A few years back, my folks moved out of the house I grew up in and moved into a smaller place. Well, I guess it's smaller. It certainly has a lot less storage space. I know this because they called me up to come pick get my stuff, as they weren't interested in cluttering up their new home with it. I can't argue with them. It's their house, and I was in my 30's — it seemed only right that I become responsible for my old toys, comic books, and artwork.

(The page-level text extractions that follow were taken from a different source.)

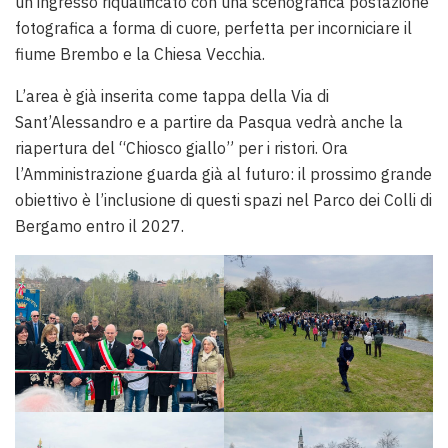
un ingresso riqualificato con una scenografica postazione
fotografica a forma di cuore, perfetta per incorniciare il
fiume Brembo e la Chiesa Vecchia.
L’area è già inserita come tappa della Via di
Sant’Alessandro e a partire da Pasqua vedrà anche la
riapertura del “Chiosco giallo” per i ristori. Ora
l’Amministrazione guarda già al futuro: il prossimo grande
obiettivo è l’inclusione di questi spazi nel Parco dei Colli di
Bergamo entro il 2027.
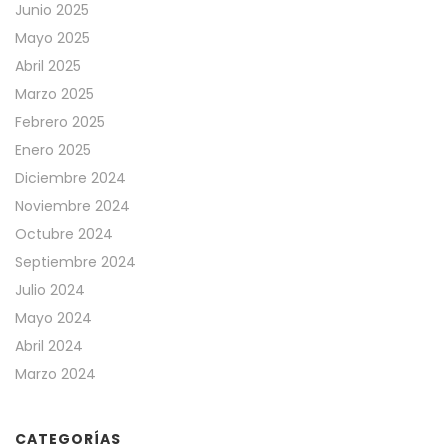
Junio 2025
Mayo 2025
Abril 2025
Marzo 2025
Febrero 2025
Enero 2025
Diciembre 2024
Noviembre 2024
Octubre 2024
Septiembre 2024
Julio 2024
Mayo 2024
Abril 2024
Marzo 2024
CATEGORÍAS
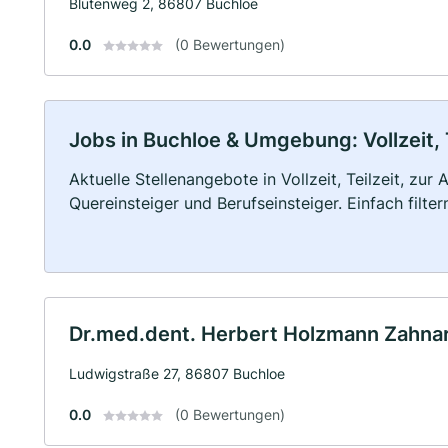
Blütenweg 2, 86807 Buchloe
0.0
(0 Bewertungen)
Jobs in Buchloe & Umgebung: Vollzeit, 
Aktuelle Stellenangebote in Vollzeit, Teilzeit, zur
Quereinsteiger und Berufseinsteiger. Einfach filte
Dr.med.dent. Herbert Holzmann Zahna
Ludwigstraße 27, 86807 Buchloe
0.0
(0 Bewertungen)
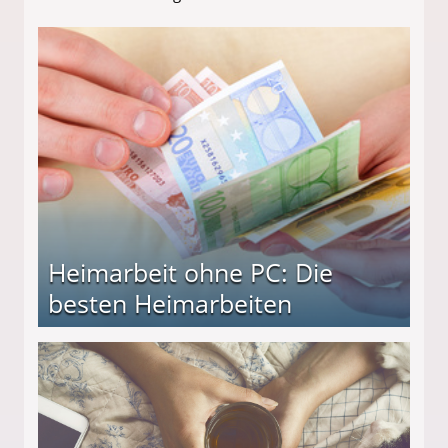
Heimarbeit ohne PC: Die
besten Heimarbeiten
beiten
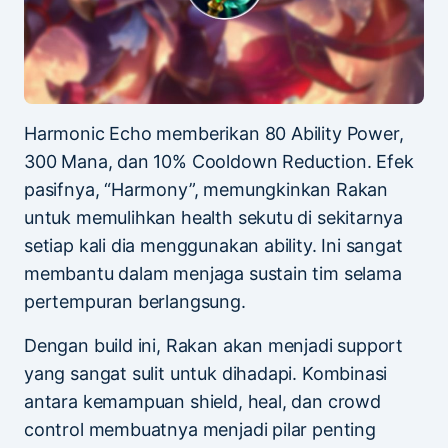
Harmonic Echo memberikan 80 Ability Power,
300 Mana, dan 10% Cooldown Reduction. Efek
pasifnya, “Harmony”, memungkinkan Rakan
untuk memulihkan health sekutu di sekitarnya
setiap kali dia menggunakan ability. Ini sangat
membantu dalam menjaga sustain tim selama
pertempuran berlangsung.
Dengan build ini, Rakan akan menjadi support
yang sangat sulit untuk dihadapi. Kombinasi
antara kemampuan shield, heal, dan crowd
control membuatnya menjadi pilar penting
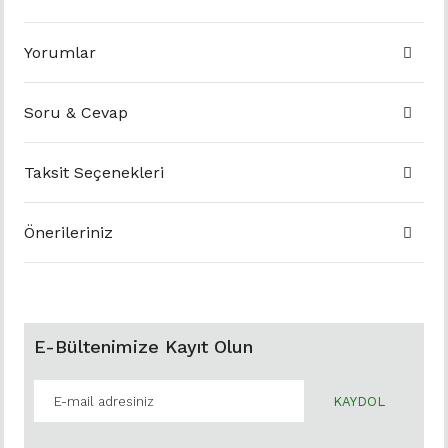
Yorumlar
Soru & Cevap
Taksit Seçenekleri
Önerileriniz
E-Bültenimize Kayıt Olun
KAYDOL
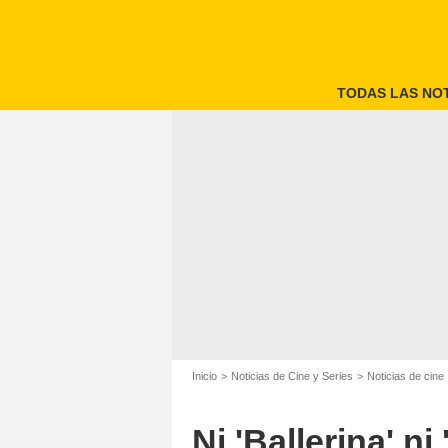
TODAS LAS NOT
Inicio
Noticias de Cine y Series
Noticias de cine
Ni 'Ballerina' n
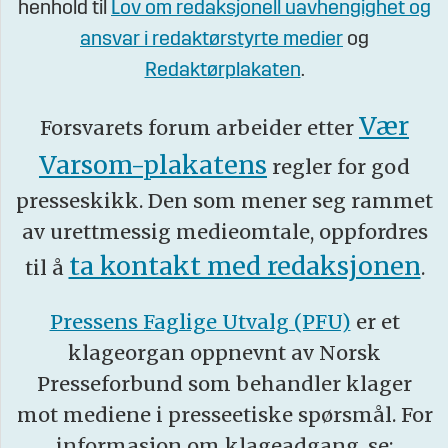
henhold til
Lov om redaksjonell uavhengighet og
ansvar i redaktørstyrte medier
og
Redaktørplakaten
.
Vær
Forsvarets forum arbeider etter
Varsom-plakatens
regler for god
presseskikk. Den som mener seg rammet
av urettmessig medieomtale, oppfordres
ta kontakt med redaksjonen
til å
.
Pressens Faglige Utvalg (PFU)
er et
klageorgan oppnevnt av Norsk
Presseforbund som behandler klager
mot mediene i presseetiske spørsmål. For
informasjon om klageadgang, se:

I arrived at my parents' new home to find all of my stuff gathered into a single pile — a pile that was far larger than our rental car could accommodate. On top of not having enough room in the car, I also lived in an apartment in New York. This meant that even if I had gotten it home, I still wouldn't have had room to store all of it. I needed to do a bit of editing.

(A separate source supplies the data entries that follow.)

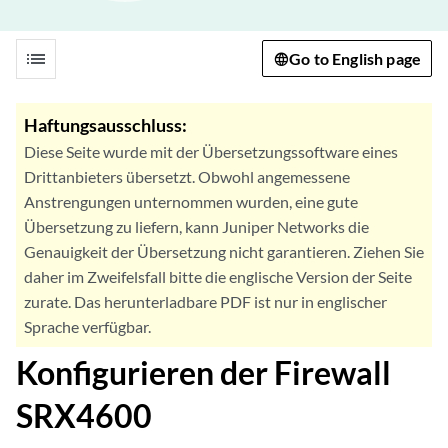
list
Go to English page
Haftungsausschluss:
Diese Seite wurde mit der Übersetzungssoftware eines
Drittanbieters übersetzt. Obwohl angemessene
Anstrengungen unternommen wurden, eine gute
Übersetzung zu liefern, kann Juniper Networks die
Genauigkeit der Übersetzung nicht garantieren. Ziehen Sie
daher im Zweifelsfall bitte die englische Version der Seite
zurate. Das herunterladbare PDF ist nur in englischer
Sprache verfügbar.
Konfigurieren der Firewall
SRX4600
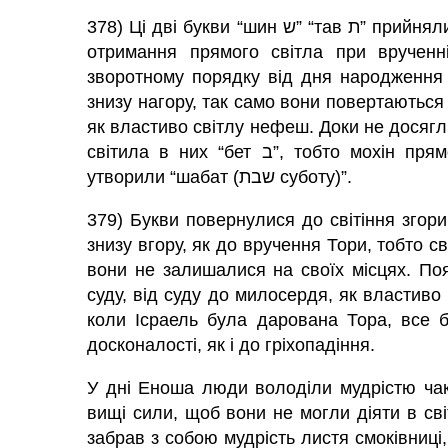
378) Ці дві букви “шин ש” “тав ת” прийняли досконалість літери “бет ב”, щоб стати гідними
отримання прямого світла при врученн
зворотному порядку від дня народження 
знизу нагору, так само вони повертаються 
як властиво світлу нефеш. Доки не досягл
світила в них “бет ב”, тобто мохін прямого світла, які світять згори вниз, і тоді вони
утворили “шабат (שבת суботу)”.
379) Букви повернулися до світіння згори 
знизу вгору, як до вручення Тори, тобто св
вони не залишалися на своїх місцях. П
суду, від суду до милосердя, як властиво
коли Ісраель була дарована Тора, все б
досконалості, як і до гріхопадіння.
У дні Еноша люди володіли мудрістю чакл
вищі сили, щоб вони не могли діяти в сві
забрав з собою мудрість листя смоківниці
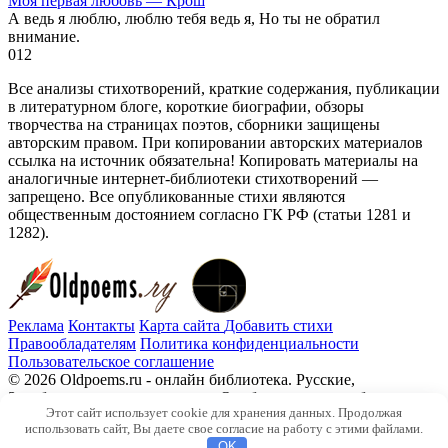
Моя первая любовь — Крош
А ведь я люблю, люблю тебя ведь я, Но ты не обратил
внимание.
0
12
Все анализы стихотворений, краткие содержания, публикации
в литературном блоге, короткие биографии, обзоры
творчества на страницах поэтов, сборники защищены
авторским правом. При копировании авторских материалов
ссылка на источник обязательна! Копировать материалы на
аналогичные интернет-библиотеки стихотворений —
запрещено. Все опубликованные стихи являются
общественным достоянием согласно ГК РФ (статьи 1281 и
1282).
Реклама
Контакты
Карта сайта
Добавить стихи
Правообладателям
Политика конфиденциальности
Пользовательское соглашение
© 2026 Oldpoems.ru - онлайн библиотека. Русские,
Зарубежные авторы классики. Опубликованы и публикуем
Этот сайт использует cookie для хранения данных. Продолжая
текста современных авторов. Каждый может опубликовать у
использовать сайт, Вы даете свое согласие на работу с этими файлами.
нас свой стих.
OK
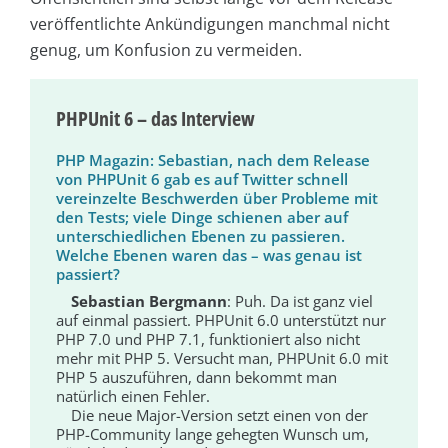
veröffentlichte Ankündigungen manchmal nicht
genug, um Konfusion zu vermeiden.
PHPUnit 6 – das Interview
PHP Magazin: Sebastian, nach dem Release
von PHP­Unit 6 gab es auf Twitter schnell
vereinzelte Beschwerden über Probleme mit
den Tests; viele Dinge schienen aber auf
unterschiedlichen Ebenen zu passieren.
Welche Ebenen waren das – was genau ist
passiert?
Sebastian Bergmann
: Puh. Da ist ganz viel
auf einmal passiert. PHPUnit 6.0 unterstützt nur
PHP 7.0 und PHP 7.1, funktioniert also nicht
mehr mit PHP 5. Versucht man, PHPUnit 6.0 mit
PHP 5 auszuführen, dann bekommt man
natürlich einen Fehler.
Die neue Major-Version setzt einen von der
PHP-Community lange gehegten Wunsch um,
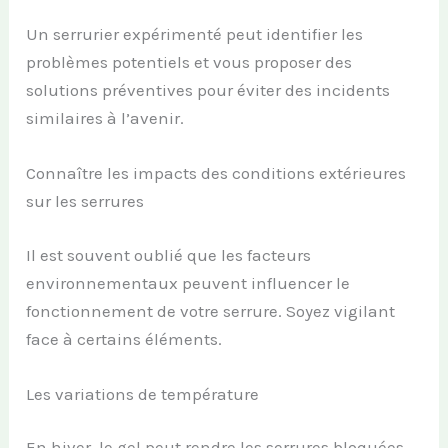
Un serrurier expérimenté peut identifier les
problèmes potentiels et vous proposer des
solutions préventives pour éviter des incidents
similaires à l’avenir.
Connaître les impacts des conditions extérieures
sur les serrures
Il est souvent oublié que les facteurs
environnementaux peuvent influencer le
fonctionnement de votre serrure. Soyez vigilant
face à certains éléments.
Les variations de température
En hiver, le gel peut rendre les serrures bloquées,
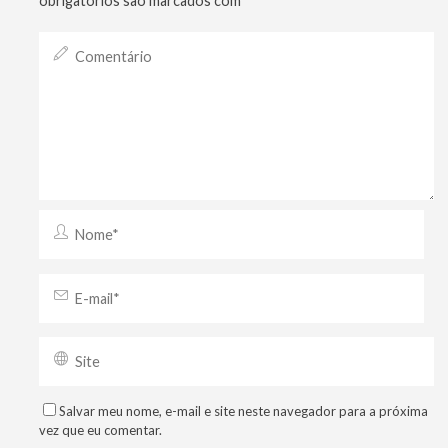
obrigatórios são marcados com
*
Salvar meu nome, e-mail e site neste navegador para a próxima
vez que eu comentar.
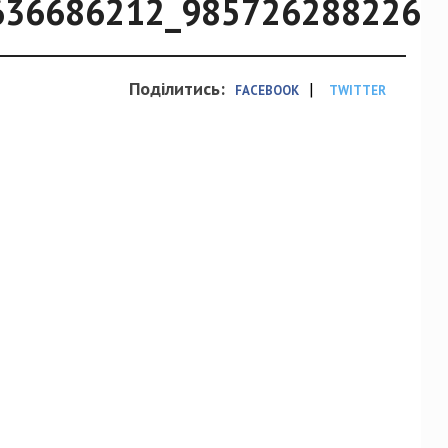
636686212_9857262882260
Поділитись:
|
FACEBOOK
TWITTER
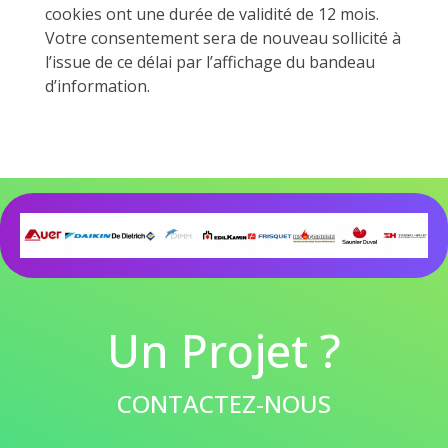
cookies ont une durée de validité de 12 mois.
Votre consentement sera de nouveau sollicité à
l’issue de ce délai par l’affichage du bandeau
d’information.
Un Projet ?
CONTACTEZ-NOUS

Mind you, the better part of this pile was my artwork. Some framed, some not. Elementary work, high school work, and college work. There were some sculptures in there, old sketchbooks, etchings...it was a pretty diverse and sizable collection. Too sizable.
So, equipped with a utility knife and some garbage bags, I began to destroy work.
I did what, now? Destroy work? Seriously?
Yes, seriously. But not everything. Don't get too upset. And before you ask why, I'll tell you.
First, I don't have the kind of space necessary to store every last bit of art I've ever done. Even now that I have a whole house to deal with, I still don't want to clutter it up. I've lived in tight, cramped quarters for much of my adult life, and I really didn't enjoy it. Bumping into all manor of old work because my studio is too cluttered is not something that interests me.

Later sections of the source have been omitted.